1. Dil Chahta Hai - This has to be right up here. And I think a lot of other people my generation will agree. Until I accidentally stumbled across DCH, I had no idea an Indian film could be made like this- people who looked and spoke that way. I don't think it was so successful because it's realistic as people claim but because Farhan Akhtar managed to create a world that was hip, cool and made people want to inhabit it.

2. Before Trilogy - As a cumulative, the entire trilogy is basically two people walking and talking for a total of about 30 hours or so. It's a tribute to Linklater and his actor/writers Hawke and Delpy that thousands of people across the world consider the films the best portrayal of relationships of their generation. Didn't know real-time could be so effective.

3. Prasthanam - Not a great film, I'd be the first one to admit that. But you have give it to Deva Katta for what he attempted on the Telugu screen. Ambiguous characters, wonderful lead actors and some really deep, poetic dialogue that blew away the minds of a generation of people that had been used to Trivikram's self-conceited hubris. I loved the way it was shot, how the background score was tailor-made for the Indian audience and the narrative taking you to places you'd least expect. It's a pity that the director's vision had to be compromised due to 'commercial constraints' but what a brave attempt.

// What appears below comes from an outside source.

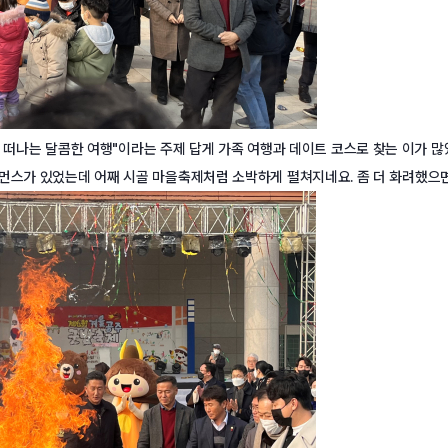
밤과 떠나는 달콤한 여행"이라는 주제 답게 가족 여행과 데이트 코스로 찾는 이가 
포먼스가 있었는데 어째 시골 마을축제처럼 소박하게 펼쳐지네요. 좀 더 화려했으면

4. Annie Hall - Been there, done that. There is no other film character I identify more deeply than Alvie Singer. I had a vague idea that auteurs worked from personal experiences to address current preoccupations but I always thought you had to be some sort of a genius-lunatic (read Kubrick, Herzog etc. ) with an enviable imagination and an iron will to make deep films asking existential questions. Watching Allen's films shattered all those notions. I realised you didn't have to be anyone apart from yourself and if you mined deep enough, your life story has enough material to make over 40 films and still keep counting.

5. Pulp Fiction - Almost every list containing a list of most influential films has Pulp Fiction in it. Until a cinema obsessed, fast talking, comfortably profane, pop culture mad video store clerk showed us how to play around with the cinematic form, I had no clue cinema could be so much fun. Also, Tarantino was the first filmmaker I heard talk who had no qualms about admitting he copied/ paid tribute/ cheekily commented on all those films he liked. It was a relief to know that someone hailed as an original admitted to be so deeply influenced by what he read and watched. After all, he wrote Ezekiel 25:17.

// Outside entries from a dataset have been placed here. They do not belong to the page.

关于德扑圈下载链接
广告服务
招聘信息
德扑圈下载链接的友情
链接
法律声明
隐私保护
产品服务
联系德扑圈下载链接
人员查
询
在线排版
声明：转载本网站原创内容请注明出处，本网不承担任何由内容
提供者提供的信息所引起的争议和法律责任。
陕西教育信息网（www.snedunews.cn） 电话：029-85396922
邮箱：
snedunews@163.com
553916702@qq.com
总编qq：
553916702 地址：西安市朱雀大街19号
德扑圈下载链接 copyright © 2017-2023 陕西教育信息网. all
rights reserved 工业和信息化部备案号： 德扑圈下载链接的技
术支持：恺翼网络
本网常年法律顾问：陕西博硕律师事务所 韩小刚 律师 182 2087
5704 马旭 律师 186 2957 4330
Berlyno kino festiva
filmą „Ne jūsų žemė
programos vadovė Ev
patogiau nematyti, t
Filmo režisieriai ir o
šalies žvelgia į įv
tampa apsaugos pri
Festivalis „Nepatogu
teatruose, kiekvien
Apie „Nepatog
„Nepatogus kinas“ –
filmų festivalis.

6. Holy Motors - What can cinema be? That's the question central to Carax's film that played around with film form like nothing I had ever seen before. I think it was Carax who in one of his interviews asked, "Why should a film have a story? Why can't it exist beyond one?" and this film is an answer. Levant is awe-inspiring, Carax's narrative doesn't let you tear your eyes off the screen and that accordion piece is one helluva theme.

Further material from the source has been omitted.